Anders als Mozart und Beethoven habe Schubert, sagt die Literatur, nicht viele Variationen komponiert, das Zerlegen thematischen Materials lag ihm nicht. Er variierte aber in Hunderten Walzern den uralten Dreierrhythmus in kaum je sich wiederholenden Erfindungen, gab seinen Walzer-Miniaturen immer neue Farben, Beleuchtungen, Stimmungen – für jeden Meter Entfernung vom Landleben eine besondere Variante.
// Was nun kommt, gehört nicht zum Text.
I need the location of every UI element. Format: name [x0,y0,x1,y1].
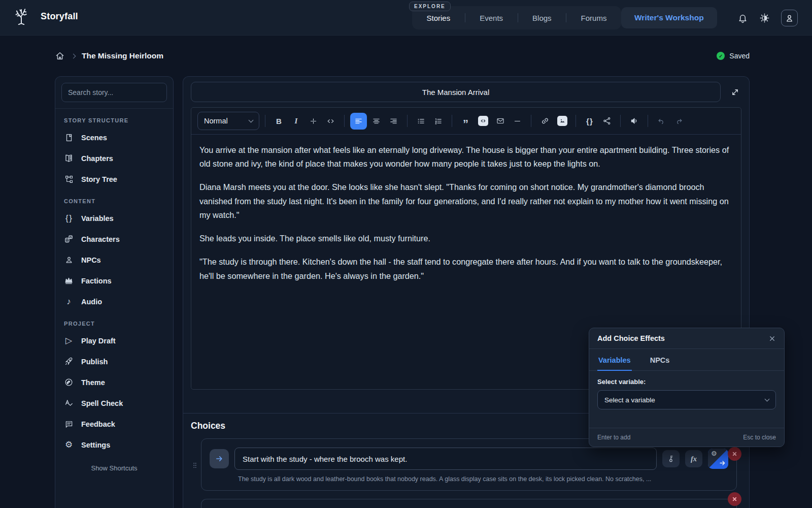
close-icon[interactable] [768,335,776,342]
sidebar-item-play-draft[interactable]: ▷ Play Draft [55,330,173,351]
saved-label: Saved [729,52,750,60]
tab-variables[interactable]: Variables [597,349,632,371]
strikethrough-icon[interactable] [306,113,321,129]
sidebar-item-spell-check[interactable]: Spell Check [55,393,173,414]
sidebar-item-settings[interactable]: ⚙ Settings [55,434,173,455]
arrow-right-icon [719,459,726,467]
scene-title-input[interactable] [191,82,721,102]
redo-icon[interactable] [671,113,687,129]
select-variable-label: Select variable: [597,378,776,386]
variable-braces-icon[interactable]: { } [582,113,597,129]
show-shortcuts-button[interactable]: Show Shortcuts [55,460,173,476]
person-icon [64,255,74,265]
branch-share-icon[interactable] [599,113,615,129]
align-center-icon[interactable] [368,113,384,129]
numbered-list-icon[interactable] [430,113,446,129]
align-right-icon[interactable] [386,113,401,129]
theme-icon [64,377,74,387]
scene-paragraph: "The study is through there. Kitchen's d… [199,255,733,282]
braces-icon: { } [64,213,74,223]
image-icon[interactable] [554,113,570,129]
fx-effects-button[interactable]: fx [685,450,702,467]
expand-icon[interactable] [728,85,741,99]
nav-item-blogs[interactable]: Blogs [532,14,552,22]
home-icon[interactable] [55,51,65,61]
sidebar-item-audio[interactable]: ♪ Audio [55,291,173,312]
scene-paragraph: Diana Marsh meets you at the door. She l… [199,180,733,222]
music-note-icon: ♪ [64,297,74,306]
delete-choice-icon[interactable] [728,447,741,461]
story-title: The Missing Heirloom [82,51,163,60]
inline-code-icon[interactable] [323,113,339,129]
nav-separator [465,13,465,22]
user-avatar-icon[interactable] [781,10,798,26]
chevron-down-icon [249,118,254,123]
play-icon: ▷ [64,336,74,345]
scene-text-editor[interactable]: You arrive at the mansion after what fee… [191,135,741,301]
scene-paragraph: She leads you inside. The place smells l… [199,232,733,245]
top-navbar: Storyfall EXPLORE Stories Events Blogs F… [0,0,812,36]
feedback-icon [64,419,74,429]
horizontal-rule-icon[interactable] [510,113,525,129]
italic-button[interactable]: I [288,113,304,129]
saved-check-icon: ✓ [717,52,725,60]
sidebar-item-chapters[interactable]: Chapters [55,148,173,169]
crown-icon [64,276,74,285]
mail-icon[interactable] [492,113,508,129]
sidebar-item-factions[interactable]: Factions [55,270,173,291]
link-icon[interactable] [537,113,553,129]
drag-handle-icon[interactable] [191,460,198,472]
format-select[interactable]: Normal [197,112,259,130]
bold-button[interactable]: B [271,113,287,129]
gear-icon: ⚙ [711,450,717,457]
sidebar-item-theme[interactable]: Theme [55,372,173,393]
sidebar-item-variables[interactable]: { } Variables [55,208,173,229]
sidebar-item-characters[interactable]: Characters [55,229,173,249]
nav-separator [518,13,518,22]
bullet-list-icon[interactable] [413,113,429,129]
sidebar-item-story-tree[interactable]: Story Tree [55,169,173,189]
notifications-bell-icon[interactable] [737,13,748,23]
rocket-icon [64,357,74,366]
save-status: ✓ Saved [717,52,750,60]
choice-settings-go-button[interactable]: ⚙ [708,449,728,469]
spellcheck-icon [64,398,74,408]
code-block-icon[interactable] [475,113,491,129]
align-left-icon[interactable] [350,113,367,130]
key-icon-button[interactable] [662,450,680,467]
main-nav: EXPLORE Stories Events Blogs Forums [412,6,621,29]
explore-badge: EXPLORE [409,2,451,11]
nav-item-forums[interactable]: Forums [581,14,607,22]
nav-item-events[interactable]: Events [480,14,503,22]
undo-icon[interactable] [654,113,669,129]
chevron-down-icon [765,397,770,402]
tab-npcs[interactable]: NPCs [649,349,671,371]
section-title-content: CONTENT [55,189,173,208]
popup-title: Add Choice Effects [597,334,665,342]
add-choice-effects-popup: Add Choice Effects Variables NPCs Select… [589,328,785,447]
speaker-icon[interactable] [626,113,642,129]
chevron-right-icon [71,54,76,59]
story-sidebar: STORY STRUCTURE Scenes Chapters Story Tr… [55,76,174,508]
blockquote-icon[interactable]: ” [458,113,473,129]
theme-contrast-icon[interactable] [759,13,770,23]
book-icon [64,133,74,142]
choice-card [201,499,737,508]
choice-link-arrow-button[interactable] [210,449,229,468]
variable-select[interactable]: Select a variable [597,390,776,409]
breadcrumb: The Missing Heirloom [55,51,163,61]
nav-separator [566,13,566,22]
nav-item-stories[interactable]: Stories [427,14,451,22]
sidebar-item-scenes[interactable]: Scenes [55,127,173,148]
masks-icon [64,234,74,244]
choice-text-input[interactable] [234,448,657,470]
sidebar-item-npcs[interactable]: NPCs [55,249,173,270]
sidebar-item-publish[interactable]: Publish [55,351,173,372]
sidebar-item-feedback[interactable]: Feedback [55,414,173,434]
app-title: Storyfall [41,11,78,22]
breadcrumb-row: The Missing Heirloom ✓ Saved [55,36,750,76]
search-input[interactable] [61,83,167,102]
writers-workshop-button[interactable]: Writer's Workshop [621,7,717,28]
delete-choice-icon[interactable] [728,492,741,506]
storyfall-tree-logo-icon [13,8,29,25]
Und ja, wenn der kleine Mann mit dem Zwicker auf der kurzen Nase über den wulstig sinnlichen Lippen am Klavier saß bei seinen „Schubertiaden“ und dem Walzer immer neue Seiten abgewann, begannen die Leute zu tanzen, nicht nur im Geist. Spätestens bei Nummer 13 in A-Dur blieben sie stehen oder nahmen Platz, kratzten sich am Kinn und lauschten.
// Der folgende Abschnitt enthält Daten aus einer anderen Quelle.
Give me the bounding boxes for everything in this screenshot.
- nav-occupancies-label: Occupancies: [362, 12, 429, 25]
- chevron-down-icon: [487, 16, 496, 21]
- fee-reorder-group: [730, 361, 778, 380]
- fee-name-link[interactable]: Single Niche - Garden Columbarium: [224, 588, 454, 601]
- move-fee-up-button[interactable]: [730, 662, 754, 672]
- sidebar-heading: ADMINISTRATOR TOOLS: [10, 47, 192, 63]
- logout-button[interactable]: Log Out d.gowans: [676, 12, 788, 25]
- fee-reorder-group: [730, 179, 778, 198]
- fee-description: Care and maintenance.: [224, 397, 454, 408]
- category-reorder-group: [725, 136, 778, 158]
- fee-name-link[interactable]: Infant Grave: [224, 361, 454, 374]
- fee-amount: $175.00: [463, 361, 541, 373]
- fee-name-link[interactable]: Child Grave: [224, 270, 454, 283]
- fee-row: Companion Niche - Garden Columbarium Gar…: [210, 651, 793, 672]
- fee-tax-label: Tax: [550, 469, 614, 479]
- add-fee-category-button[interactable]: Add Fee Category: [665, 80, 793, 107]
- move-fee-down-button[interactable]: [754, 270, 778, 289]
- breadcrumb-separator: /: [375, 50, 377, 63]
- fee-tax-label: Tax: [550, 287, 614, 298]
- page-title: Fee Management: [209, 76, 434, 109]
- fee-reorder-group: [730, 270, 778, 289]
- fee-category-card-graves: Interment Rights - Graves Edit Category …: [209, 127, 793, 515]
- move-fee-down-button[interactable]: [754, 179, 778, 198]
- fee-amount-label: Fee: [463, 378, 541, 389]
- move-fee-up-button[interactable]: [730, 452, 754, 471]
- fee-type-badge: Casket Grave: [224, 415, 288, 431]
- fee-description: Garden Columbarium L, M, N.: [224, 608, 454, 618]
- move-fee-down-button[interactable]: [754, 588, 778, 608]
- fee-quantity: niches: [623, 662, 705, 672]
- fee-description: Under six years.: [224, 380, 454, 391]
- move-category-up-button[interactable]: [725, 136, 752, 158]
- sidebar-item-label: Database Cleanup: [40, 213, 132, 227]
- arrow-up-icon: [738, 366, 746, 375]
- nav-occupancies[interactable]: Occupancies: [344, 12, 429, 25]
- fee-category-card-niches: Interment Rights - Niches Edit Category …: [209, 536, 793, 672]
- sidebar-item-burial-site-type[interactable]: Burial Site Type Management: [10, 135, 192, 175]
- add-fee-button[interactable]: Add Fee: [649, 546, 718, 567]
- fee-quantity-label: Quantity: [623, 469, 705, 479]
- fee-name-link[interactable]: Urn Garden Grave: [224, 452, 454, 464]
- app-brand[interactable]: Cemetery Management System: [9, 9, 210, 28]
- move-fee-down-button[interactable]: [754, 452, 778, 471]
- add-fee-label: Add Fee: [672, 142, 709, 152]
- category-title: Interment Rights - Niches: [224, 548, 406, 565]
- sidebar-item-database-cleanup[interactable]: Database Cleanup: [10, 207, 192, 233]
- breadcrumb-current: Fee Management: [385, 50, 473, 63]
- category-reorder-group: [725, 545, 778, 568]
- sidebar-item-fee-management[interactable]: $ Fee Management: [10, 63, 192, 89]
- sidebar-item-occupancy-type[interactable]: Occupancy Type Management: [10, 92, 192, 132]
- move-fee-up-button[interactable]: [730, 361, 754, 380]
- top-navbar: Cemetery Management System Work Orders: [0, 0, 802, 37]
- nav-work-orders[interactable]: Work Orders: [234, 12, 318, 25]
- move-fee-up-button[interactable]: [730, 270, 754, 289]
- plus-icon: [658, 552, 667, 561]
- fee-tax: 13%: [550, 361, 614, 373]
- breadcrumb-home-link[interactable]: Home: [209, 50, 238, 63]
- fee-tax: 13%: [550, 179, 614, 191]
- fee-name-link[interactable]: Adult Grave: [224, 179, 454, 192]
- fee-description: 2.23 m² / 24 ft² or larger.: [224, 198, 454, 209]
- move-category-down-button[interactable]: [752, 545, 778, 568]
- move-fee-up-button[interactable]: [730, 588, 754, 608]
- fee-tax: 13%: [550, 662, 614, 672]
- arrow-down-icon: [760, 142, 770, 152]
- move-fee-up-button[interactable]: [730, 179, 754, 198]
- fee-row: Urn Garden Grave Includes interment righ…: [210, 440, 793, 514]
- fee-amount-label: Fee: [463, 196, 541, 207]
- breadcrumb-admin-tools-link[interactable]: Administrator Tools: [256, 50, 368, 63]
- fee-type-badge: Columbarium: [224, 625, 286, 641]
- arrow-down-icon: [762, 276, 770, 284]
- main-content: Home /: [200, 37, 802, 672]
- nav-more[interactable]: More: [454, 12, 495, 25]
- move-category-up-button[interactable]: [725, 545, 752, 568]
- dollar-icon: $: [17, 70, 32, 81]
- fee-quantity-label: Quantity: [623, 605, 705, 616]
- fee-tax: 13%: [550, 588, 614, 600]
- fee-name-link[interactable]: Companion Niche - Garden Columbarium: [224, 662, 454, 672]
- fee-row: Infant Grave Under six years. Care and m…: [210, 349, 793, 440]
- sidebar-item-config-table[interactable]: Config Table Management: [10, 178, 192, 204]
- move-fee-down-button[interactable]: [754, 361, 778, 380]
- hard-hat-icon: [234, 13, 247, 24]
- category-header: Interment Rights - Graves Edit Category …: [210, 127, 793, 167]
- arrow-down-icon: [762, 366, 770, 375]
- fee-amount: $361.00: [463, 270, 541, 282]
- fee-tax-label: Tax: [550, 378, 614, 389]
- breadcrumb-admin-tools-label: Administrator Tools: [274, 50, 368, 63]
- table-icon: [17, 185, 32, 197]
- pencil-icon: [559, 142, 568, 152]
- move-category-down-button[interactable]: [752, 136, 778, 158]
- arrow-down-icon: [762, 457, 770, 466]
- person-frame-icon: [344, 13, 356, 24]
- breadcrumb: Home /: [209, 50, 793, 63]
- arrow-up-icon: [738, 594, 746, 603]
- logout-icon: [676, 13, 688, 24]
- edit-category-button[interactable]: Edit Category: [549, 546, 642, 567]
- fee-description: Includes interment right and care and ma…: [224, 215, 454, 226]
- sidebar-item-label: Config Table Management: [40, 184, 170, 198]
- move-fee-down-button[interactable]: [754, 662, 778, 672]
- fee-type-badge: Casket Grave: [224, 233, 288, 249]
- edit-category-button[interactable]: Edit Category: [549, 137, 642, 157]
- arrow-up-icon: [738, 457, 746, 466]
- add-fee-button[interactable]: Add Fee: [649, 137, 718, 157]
Der kleine Mann am Pianoforte war berühmt für seine Lieder und diese kurzen, gar nicht mehr ländlich einfachen Walzer-Improvisationen. Aber das „Große“, die „letzten Dinge“ wie die großen letzten Sonaten, die letzte C-Dur Sinfonie  nahm man ihm nicht ab. In Nummer 13 passieren sie en passant. Leicht wie ein Fesselballon aus Klang hebt sich dieser Walzer in ein nächtliches Elysium. In der Gondel das Publikum. Es wiegt sich im Abendwind. Die Linke des Pianisten agiert in Dreierbewegung, die rechte in Zweierbewegung. Ein Zwitter aus Wiegenlied und Nocturne. Lahusen lässt diesen und viele andere Eindrücke in den 34 Walzern auf eine Weise entstehen, die natürlich wirkt. Kein Tastenlöwe, ein Matador technisch vollkommener Stimmigkeit. Bemerkenswert sein unauffälliges Rubato, das Pianissimo, Lahusens Kunst des Abschattierens, die nie spannungslose, immer fließende Dramaturgie.
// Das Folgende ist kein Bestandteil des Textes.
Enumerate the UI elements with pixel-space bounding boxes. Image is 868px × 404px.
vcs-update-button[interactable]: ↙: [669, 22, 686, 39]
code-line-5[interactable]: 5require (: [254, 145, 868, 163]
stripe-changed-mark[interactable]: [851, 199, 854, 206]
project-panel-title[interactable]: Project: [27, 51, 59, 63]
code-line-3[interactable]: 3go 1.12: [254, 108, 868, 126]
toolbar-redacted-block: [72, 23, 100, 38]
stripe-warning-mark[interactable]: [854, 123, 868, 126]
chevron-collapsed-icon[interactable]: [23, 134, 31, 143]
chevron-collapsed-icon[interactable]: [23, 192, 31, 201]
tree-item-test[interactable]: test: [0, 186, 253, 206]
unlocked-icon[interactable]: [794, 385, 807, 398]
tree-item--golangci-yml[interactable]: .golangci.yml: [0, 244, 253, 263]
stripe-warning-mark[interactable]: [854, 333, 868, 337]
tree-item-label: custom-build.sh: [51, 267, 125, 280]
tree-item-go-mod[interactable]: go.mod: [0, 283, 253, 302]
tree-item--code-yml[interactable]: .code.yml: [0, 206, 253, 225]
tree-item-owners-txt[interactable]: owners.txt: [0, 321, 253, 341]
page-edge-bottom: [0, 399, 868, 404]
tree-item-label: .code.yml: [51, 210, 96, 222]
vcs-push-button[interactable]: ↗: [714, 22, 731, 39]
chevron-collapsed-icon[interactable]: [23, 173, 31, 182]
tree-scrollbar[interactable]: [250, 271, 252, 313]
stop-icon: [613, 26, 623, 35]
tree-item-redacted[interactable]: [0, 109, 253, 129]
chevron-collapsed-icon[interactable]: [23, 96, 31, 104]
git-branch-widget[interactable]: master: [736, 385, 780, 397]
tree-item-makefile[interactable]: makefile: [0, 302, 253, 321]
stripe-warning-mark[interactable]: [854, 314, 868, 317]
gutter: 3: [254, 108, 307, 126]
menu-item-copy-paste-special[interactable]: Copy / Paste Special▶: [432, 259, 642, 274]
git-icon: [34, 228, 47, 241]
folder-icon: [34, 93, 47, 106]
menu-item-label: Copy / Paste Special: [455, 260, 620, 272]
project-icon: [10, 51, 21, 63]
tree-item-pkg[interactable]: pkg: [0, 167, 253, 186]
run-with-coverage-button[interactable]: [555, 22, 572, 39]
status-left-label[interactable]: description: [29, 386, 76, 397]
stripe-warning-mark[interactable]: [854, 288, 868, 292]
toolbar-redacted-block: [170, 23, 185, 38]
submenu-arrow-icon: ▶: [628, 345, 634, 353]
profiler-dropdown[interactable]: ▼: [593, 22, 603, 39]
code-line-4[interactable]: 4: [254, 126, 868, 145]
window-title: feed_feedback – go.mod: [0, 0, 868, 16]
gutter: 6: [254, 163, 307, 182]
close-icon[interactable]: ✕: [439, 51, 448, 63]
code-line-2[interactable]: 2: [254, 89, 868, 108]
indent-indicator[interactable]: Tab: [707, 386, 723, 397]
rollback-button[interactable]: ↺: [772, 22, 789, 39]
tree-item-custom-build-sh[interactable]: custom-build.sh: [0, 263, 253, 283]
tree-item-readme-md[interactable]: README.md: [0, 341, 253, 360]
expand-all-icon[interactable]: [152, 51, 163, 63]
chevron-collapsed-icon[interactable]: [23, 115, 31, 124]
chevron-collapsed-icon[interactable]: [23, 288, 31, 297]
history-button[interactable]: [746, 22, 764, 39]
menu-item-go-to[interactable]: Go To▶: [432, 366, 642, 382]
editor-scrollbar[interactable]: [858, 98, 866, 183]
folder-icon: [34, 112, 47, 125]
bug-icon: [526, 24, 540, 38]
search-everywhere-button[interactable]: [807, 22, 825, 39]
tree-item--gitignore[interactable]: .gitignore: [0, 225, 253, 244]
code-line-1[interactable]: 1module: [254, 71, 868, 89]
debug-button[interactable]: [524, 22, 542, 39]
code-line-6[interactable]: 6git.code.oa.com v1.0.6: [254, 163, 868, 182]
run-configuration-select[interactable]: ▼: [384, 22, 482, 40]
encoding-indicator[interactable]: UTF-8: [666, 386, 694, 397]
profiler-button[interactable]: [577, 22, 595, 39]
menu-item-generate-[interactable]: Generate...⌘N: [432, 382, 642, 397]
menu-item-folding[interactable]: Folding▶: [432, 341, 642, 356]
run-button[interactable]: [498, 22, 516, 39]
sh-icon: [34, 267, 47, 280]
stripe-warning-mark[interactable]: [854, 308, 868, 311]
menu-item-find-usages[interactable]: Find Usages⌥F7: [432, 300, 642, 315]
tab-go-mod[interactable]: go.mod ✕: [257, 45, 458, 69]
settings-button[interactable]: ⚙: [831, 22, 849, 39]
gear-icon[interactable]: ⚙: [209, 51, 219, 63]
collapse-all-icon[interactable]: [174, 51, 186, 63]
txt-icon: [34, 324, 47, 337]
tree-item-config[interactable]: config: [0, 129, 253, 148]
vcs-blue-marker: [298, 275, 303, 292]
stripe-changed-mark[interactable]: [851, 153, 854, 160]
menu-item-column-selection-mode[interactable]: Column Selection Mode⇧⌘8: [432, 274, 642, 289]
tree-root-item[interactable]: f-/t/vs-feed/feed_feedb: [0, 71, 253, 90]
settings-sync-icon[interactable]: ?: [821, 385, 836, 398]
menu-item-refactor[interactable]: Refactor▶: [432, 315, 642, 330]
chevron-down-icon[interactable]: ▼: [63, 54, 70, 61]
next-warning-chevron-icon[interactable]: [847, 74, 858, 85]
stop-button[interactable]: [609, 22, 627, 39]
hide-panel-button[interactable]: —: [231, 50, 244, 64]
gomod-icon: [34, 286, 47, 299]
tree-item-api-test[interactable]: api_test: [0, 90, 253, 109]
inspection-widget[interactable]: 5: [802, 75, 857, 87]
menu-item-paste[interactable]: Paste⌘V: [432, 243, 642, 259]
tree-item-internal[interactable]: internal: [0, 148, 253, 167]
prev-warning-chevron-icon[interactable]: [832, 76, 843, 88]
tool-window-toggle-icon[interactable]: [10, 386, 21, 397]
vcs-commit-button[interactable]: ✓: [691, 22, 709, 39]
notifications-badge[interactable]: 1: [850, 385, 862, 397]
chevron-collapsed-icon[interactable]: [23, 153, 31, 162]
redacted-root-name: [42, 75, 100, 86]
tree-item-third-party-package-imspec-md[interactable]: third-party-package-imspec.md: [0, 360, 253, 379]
Valses Sentimentales D 779 #13

Wenn er im Booklet über seine Conrad Graf-Hammerflügelkopie von 1835 redet, sagt Nikolaus Lahusen viel auch über sich selbst und seine bislang immer noch übersehene, außergewöhnliche, sensibel kluge Klavierkunst: „Durch die Vielfalt der möglichen Farben kann jede dieser Miniaturen ihr eigenes, unverwechselbares Kolorit bekommen und führt uns zu den Klängen der Wiener Heurigen (Hackbrett, Zither), der Stehgeiger oder auch zu den ungarischen Zigeunern. Dass unser moderner Flügel diese Klangmutation nicht durchführen kann, ist möglicherweise der Grund, dass wir heute diese Tänze nicht mehr im Konzertsaal hören können.“ Junge Welt, Juli 2019

Schubert: 34 Valses Sentimentales, Sonate D-Dur D 850 op. 53 „Gasteiner“ (Celestial harmonies; nur im Online-Großhandel erhältlich).